Vinho, machismo e assédio
Em uma área tradicionalmente dominada por homens, sommelières lidam com um ambiente tóxico que inclui investidas sexuais indesejadas e assédio moral
Logo no primeiro curso que fiz sobre vinhos, há cinco anos, as condições do terreno que eu adentrava ficaram claras. Em uma das primeiras aulas, o professor, que deveria ensinar sobre serviço, usou a garrafa e o saca-rolhas para emular uma relação sexual. “Se ela pedir para parar, não pare”, disse ao aprofundar o gancho do saca-rolhas na garrafa, entre imitações de gemidos. Fiquei perplexa. Na sala lotada, com capacidade para mais de 60 pessoas, muitos homens riam, algumas mulheres também, ainda que claramente constrangidas.
É uma história muito exemplar da cultura do mundo do vinho, ao menos nos salões. Ser mulher e trabalhar em um restaurante é para as fortes; mundialmente, a profissão de sommelière é envolta em batalhas diárias. Há duas semanas, o New York Times revelou que o braço norte-americano da Court of Master Sommelier, que reúne os sommeliers de mais prestígio e de alto salário do país, tem um problema sério de assédio sexual. Treze mulheres que fazem parte da corte denunciaram casos de violência sofrida por integrantes de altos cargos. Em poucos dias, diretores e até o presidente foram afastados.
Para além dos crimes cometidos, um raio-x dessa organização mostra que as mulheres ainda são minoria no meio, algo que contribui para fragilizá-las. Fundada em 1997, a corte tinha, até as denúncias do escândalo, 155 integrantes, sendo 131 homens.
Essa relação de desigualdade numérica se repete no Brasil, onde historicamente o serviço de vinhos é feito por homens — e a bebida ainda é também majoritariamente consumida por eles. Há cerca de 20 anos, as primeiras mulheres começaram a entrar no mercado e hoje pode-se dizer que a realidade começou a mudar: já é comum que o serviço de restaurantes importantes seja comandado por mulheres, Mas isso não significa que o ofício seja executado sem acidentes, seja com clientes, com colegas, com sócios, com a brigada de serviço, ou com os chefes.
Ao longo de duas semanas, Gama ouviu dez sommelières que atuam em diferentes contextos — salões de restaurante tradicionais, outros mais descolados, de alta gastronomia, e até mulheres que atuam em importadoras como compradoras ou relações públicas — para que respondessem o que significa ocupar essa função no país. O começo da conversa foi sempre o mesmo: “Acontece muita coisa mas dei sorte, comigo não aconteceu nada”. Minutos depois fica claro que talvez não tenha sido bem assim.
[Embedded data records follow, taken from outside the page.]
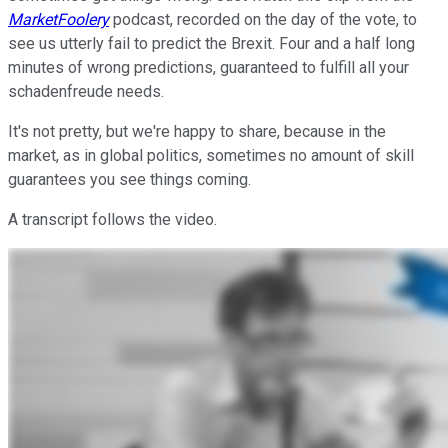
MarketFoolery
podcast, recorded on the day of the vote, to
see us utterly fail to predict the Brexit. Four and a half long
minutes of wrong predictions, guaranteed to fulfill all your
schadenfreude needs.
It's not pretty, but we're happy to share, because in the
market, as in global politics, sometimes no amount of skill
guarantees you see things coming.
A transcript follows the video.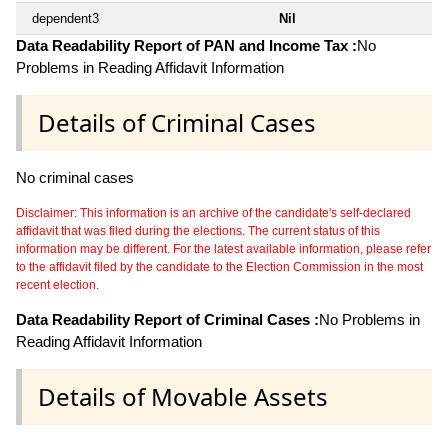
dependent3
Nil
Data Readability Report of PAN and Income Tax :
No
Problems in Reading Affidavit Information
Details of Criminal Cases
No criminal cases
Disclaimer: This information is an archive of the candidate's self-declared
affidavit that was filed during the elections. The current status of this
information may be different. For the latest available information, please refer
to the affidavit filed by the candidate to the Election Commission in the most
recent election.
Data Readability Report of Criminal Cases :
No Problems in
Reading Affidavit Information
Details of Movable Assets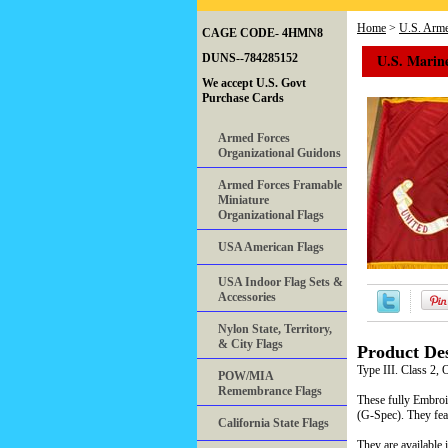
Home
>
U.S. Arme
CAGE CODE- 4HMN8
U.S. Marin
DUNS--784285152
We accept U.S. Govt
Purchase Cards
Armed Forces
Organizational Guidons
Armed Forces Framable
Miniature
Organizational Flags
USA American Flags
USA Indoor Flag Sets &
Accessories
Nylon State, Territory,
& City Flags
Product Des
Type III. Class 2, 
POW/MIA
Remembrance Flags
These fully Embroi
(G-Spec). They fe
California State Flags
They are available 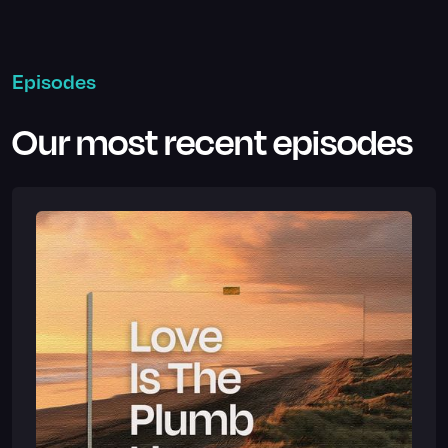
Episodes
Our most recent episodes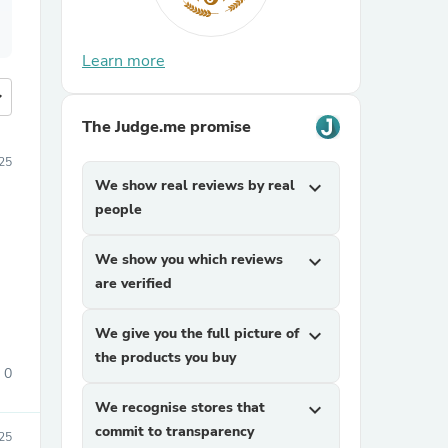
Learn more
more
The Judge.me promise
25
We show real reviews by real
expand_more
people
We show you which reviews
expand_more
are verified
We give you the full picture of
expand_more
the products you buy
0
We recognise stores that
expand_more
commit to transparency
25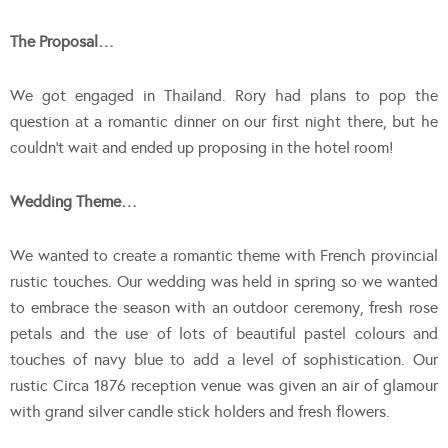
The Proposal…
We got engaged in Thailand. Rory had plans to pop the
question at a romantic dinner on our first night there, but he
couldn’t wait and ended up proposing in the hotel room!
Wedding Theme…
We wanted to create a romantic theme with French provincial
rustic touches. Our wedding was held in spring so we wanted
to embrace the season with an outdoor ceremony, fresh rose
petals and the use of lots of beautiful pastel colours and
touches of navy blue to add a level of sophistication. Our
rustic Circa 1876 reception venue was given an air of glamour
with grand silver candle stick holders and fresh flowers.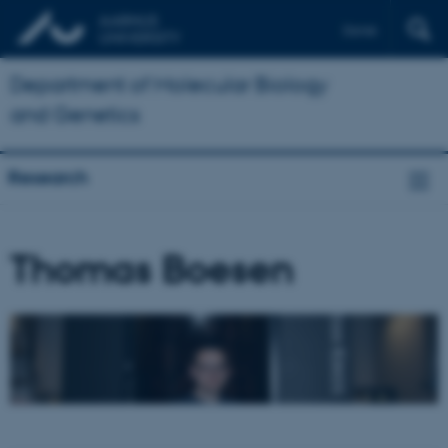
Dansk
Department of Molecular Biology
and Genetics
Research
Thomas Boesen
Como em muitas outras áreas profissionais e na vida fora do trabalho, as situações, por mais desconfortáveis que sejam, são normalizadas.
‘Você vem junto com a garrafa?’
“A gente passa um grande pano para tudo”, diz Gabriele Frizon, que tem passagens por salões como o do Emiliano, do Rio, e do luxuoso Tangará Jean-Georges, em São Paulo. “Já ofereci um vinho a um cliente e ouvi ‘mas seu telefone vem junto com a garrafa?’. Quando você está na posição de venda, percebe que tem o interesse de comprar você por você ser mulher”, afirma.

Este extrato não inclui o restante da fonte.